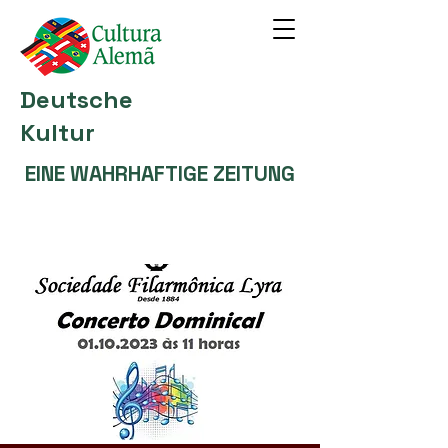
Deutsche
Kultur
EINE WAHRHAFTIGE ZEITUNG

==

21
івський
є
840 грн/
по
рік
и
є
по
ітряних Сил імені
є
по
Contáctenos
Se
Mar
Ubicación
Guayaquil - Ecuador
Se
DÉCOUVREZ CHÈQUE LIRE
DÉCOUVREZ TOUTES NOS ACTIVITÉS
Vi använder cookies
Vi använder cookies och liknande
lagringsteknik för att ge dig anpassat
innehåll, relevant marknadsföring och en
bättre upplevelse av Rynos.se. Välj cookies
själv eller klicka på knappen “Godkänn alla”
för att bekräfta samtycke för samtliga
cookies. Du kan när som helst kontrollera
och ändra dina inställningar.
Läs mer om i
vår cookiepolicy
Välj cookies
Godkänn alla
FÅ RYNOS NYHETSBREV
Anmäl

---

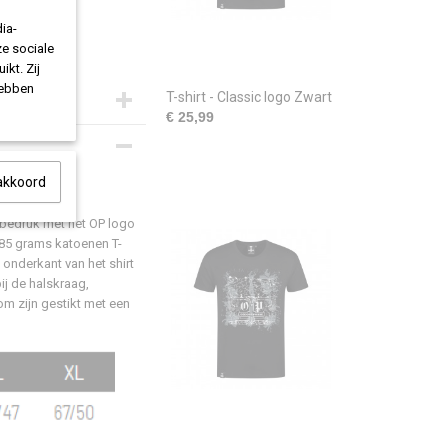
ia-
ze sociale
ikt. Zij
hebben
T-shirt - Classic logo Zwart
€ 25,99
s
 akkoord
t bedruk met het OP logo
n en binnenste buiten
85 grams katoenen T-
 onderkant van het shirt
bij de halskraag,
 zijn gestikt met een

Task:
Give the number of lines above that contain "logo", and nothing more.

Written answer:
2